▸ About this task:
Lines in the listing below containing the string "Relationships" are to be identified and copied.

________________

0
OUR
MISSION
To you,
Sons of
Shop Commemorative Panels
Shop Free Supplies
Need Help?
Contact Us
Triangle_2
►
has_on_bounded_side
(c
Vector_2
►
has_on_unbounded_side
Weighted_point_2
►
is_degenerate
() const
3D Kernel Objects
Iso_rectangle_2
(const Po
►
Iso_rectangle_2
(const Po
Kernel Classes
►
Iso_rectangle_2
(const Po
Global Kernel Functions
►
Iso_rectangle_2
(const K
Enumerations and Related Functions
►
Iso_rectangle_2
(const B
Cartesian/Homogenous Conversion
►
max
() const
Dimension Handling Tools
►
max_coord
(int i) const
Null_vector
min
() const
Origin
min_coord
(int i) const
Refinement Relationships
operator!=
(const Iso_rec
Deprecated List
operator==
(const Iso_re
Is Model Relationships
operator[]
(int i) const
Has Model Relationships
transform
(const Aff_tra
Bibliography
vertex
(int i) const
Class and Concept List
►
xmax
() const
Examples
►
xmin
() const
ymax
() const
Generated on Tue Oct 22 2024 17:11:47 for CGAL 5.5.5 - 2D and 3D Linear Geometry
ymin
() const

________________

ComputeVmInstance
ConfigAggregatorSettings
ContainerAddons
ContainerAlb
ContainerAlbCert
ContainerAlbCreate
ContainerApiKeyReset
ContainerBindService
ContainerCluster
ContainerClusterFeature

________________

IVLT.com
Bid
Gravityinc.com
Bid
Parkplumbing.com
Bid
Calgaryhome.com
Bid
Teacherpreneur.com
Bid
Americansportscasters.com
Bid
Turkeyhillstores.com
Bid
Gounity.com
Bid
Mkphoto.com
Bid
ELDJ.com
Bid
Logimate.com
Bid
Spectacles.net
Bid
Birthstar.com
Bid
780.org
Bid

________________

▸ Answer space:
Refinement Relationships
Is Model Relationships
Has Model Relationships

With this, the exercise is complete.